Data supplied:
◇ ◇ ◇

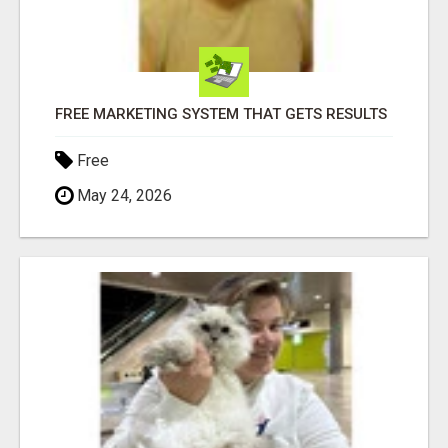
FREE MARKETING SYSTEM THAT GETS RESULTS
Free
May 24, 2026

◇ ◇ ◇

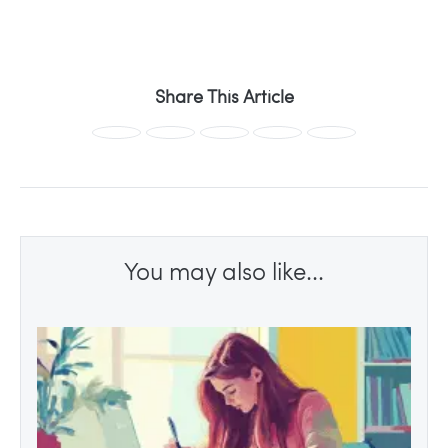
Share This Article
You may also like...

◇ ◇ ◇

What needs to be done: Your answer should be the exact lines above from the one with "FREE MARKETING SYSTEM THAT GETS RESULTS" through the one with "May 24, 2026", both included, and nothing besides.

Answer section:
FREE MARKETING SYSTEM THAT GETS RESULTS
Free
May 24, 2026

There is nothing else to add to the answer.